Lasalle, que lo había atendido con un mimo no exento de interés académico —como casi todos los espíritus científicos el normando desbordaba entusiasmo, aunque había perdido el candor al destripar su primera rana—, se sentía incapaz por aquel entonces de hacer otra cosa que no fuera escucharle en silencio, pasear con él por la playa en busca de moluscos o tomar notas en las páginas de su diario.

Alemania, una patria huidiza personificada en el Hauptsturmführer Löwitsch, cuya figura sólo llegó a reflejarse una vez en los espejos del sanatorio, como si el oficial se sintiera avergonzado por la defección de su otrora hombre de confianza y viviera su enfermedad igual que la de un apestado que debe ser mantenido a toda costa lejos de sus iguales, se había olvidado de uno de sus hijos. Después de aquella visita tan rápida como turbadora, que dibujó los rasgos del miedo en los rostros del personal del sanatorio y dejó un malestar casi físico en el aire, como el hedor que emanaría de un cadáver en movimiento, Kurt empezó a comprender en qué se había convertido.

Nadie, pues, se dirigió a Lasalle para reclamar al Rottenführer Crüwell. Ninguna instancia partió de la mesa del Hauptsturmführer Schussel para repatriar al enfermo. Como una excrescencia provocada por el propio horror de la guerra, como unas ropas raídas por la acción de las alimañas o una mano amputada a resultas de la cirugía, Kurt había sido abandonado a su suerte en un país extraño.

En esa doble y mísera condición, de extranjero y de enfermo, lo halló Ermelinde en la primavera de 1941, mientras sólo Inglaterra resistía ya en pie el empuje nazi, Adolf Hitler planeaba la inminente invasión de la Unión Soviética y el mundo, atónito, contemplaba con impotencia la gestación de un nuevo orden.

En su primera visita, una tarde en que una niebla insolente se había apoderado de los colores del mar y de los olores del campo, al punto de que el mundo parecía haber sufrido una especie de apagón, Kurt se mostró huraño y negligente, acaso más por vergüenza que por carácter, como si adivinara en Ermelinde un nuevo espectador del monstruo de feria en que se había convertido.

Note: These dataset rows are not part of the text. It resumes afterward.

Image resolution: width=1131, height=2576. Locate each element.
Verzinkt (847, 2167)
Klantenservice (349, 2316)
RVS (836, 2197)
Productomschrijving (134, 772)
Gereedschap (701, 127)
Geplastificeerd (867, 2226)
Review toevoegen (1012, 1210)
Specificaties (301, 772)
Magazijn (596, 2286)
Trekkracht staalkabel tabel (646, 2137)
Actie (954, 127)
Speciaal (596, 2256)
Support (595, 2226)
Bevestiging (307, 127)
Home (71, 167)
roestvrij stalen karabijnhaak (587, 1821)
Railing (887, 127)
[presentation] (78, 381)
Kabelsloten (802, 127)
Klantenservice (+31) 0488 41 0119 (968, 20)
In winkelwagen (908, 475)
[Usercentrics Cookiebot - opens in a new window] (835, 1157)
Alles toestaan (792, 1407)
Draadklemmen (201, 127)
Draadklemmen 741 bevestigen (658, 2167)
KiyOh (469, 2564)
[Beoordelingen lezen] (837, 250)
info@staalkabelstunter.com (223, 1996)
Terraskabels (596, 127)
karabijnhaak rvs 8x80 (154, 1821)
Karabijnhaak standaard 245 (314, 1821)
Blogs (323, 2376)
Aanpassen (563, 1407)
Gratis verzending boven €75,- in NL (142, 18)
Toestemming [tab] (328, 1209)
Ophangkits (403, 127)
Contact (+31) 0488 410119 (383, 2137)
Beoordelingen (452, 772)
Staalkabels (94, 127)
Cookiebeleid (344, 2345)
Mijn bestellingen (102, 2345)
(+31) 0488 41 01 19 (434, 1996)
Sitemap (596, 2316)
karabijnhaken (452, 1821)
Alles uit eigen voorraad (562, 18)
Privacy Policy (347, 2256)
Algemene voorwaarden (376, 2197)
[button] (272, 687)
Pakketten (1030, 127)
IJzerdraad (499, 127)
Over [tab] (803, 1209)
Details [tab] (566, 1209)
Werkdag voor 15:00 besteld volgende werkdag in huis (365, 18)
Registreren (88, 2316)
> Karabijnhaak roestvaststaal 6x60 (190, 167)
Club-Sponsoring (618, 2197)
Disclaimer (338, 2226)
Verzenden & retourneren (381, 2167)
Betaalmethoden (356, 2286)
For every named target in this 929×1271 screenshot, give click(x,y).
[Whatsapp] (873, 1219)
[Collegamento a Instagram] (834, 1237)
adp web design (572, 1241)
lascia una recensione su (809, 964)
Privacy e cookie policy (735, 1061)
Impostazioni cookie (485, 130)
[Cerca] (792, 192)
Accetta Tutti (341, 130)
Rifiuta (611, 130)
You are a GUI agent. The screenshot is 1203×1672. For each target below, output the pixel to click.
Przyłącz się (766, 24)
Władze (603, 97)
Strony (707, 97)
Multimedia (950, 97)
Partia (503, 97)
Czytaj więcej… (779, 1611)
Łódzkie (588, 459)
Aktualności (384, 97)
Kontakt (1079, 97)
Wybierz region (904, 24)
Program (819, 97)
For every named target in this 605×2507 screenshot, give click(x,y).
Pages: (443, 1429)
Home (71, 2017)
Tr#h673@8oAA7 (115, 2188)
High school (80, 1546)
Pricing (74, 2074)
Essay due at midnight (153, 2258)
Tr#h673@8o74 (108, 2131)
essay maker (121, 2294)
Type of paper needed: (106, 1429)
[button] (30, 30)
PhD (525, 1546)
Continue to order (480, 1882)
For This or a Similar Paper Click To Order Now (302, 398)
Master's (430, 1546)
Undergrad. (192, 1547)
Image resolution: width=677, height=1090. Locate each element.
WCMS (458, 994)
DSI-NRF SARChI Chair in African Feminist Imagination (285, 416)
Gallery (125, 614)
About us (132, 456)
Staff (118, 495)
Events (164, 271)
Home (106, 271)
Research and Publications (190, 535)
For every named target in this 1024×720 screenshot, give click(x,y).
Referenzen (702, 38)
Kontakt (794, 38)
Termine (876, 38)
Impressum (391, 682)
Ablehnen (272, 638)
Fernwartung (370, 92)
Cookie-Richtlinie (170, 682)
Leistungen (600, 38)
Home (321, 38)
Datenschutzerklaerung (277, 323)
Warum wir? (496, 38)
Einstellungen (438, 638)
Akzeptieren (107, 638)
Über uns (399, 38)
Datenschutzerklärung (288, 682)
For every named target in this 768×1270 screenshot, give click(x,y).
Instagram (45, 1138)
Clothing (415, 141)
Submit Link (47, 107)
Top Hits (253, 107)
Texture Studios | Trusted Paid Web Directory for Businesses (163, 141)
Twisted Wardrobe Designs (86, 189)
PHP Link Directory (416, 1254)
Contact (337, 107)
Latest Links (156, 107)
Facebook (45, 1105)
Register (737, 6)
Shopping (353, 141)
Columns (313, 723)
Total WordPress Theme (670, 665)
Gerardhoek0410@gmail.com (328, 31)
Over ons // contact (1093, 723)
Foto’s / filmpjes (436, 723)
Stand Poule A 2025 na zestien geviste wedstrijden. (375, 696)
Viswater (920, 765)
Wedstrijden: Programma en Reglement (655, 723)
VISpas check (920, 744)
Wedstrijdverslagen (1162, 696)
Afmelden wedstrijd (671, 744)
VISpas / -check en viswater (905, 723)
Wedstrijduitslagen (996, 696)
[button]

Cuando Lasalle abandonó la habitación dejándolos a solas, Kurt se encerró en un rictus de piedra, en una terquedad a todas luces pueril que a Ermelinde, sin embargo, se le antojó tan natural como la respiración, pues advirtió que su aparente desprecio era apenas un disfraz de su necesidad de afecto y aceptó que el tiempo, calladamente, con su disciplina, pondría a cada cual en su lugar.

De modo que durante aquella primera tarde, emulando a la niebla, una tenaz Ermelinde se limitó a estar allí, sentada en una silla sin respaldo mientras fingía leer un libro de historia de Bretaña, para que Kurt, poco a poco, como un muchacho bajo las estrellas, se fuera empapando de su callada luz, de su saber estar, de su silencio.

Cuando a las ocho en punto cerró el libro, descruzó las piernas y se levantó sin ruido, no habían intercambiado una sola palabra, ni tan siquiera el saludo ritual entre dos extraños que acaban de conocerse.

Pero cuando Ermelinde se volvió al cerrar la puerta, pudo ver que Kurt la estaba mirando y que en sus ojos había una plegaria: «Escúchame», decía. «Habla conmigo».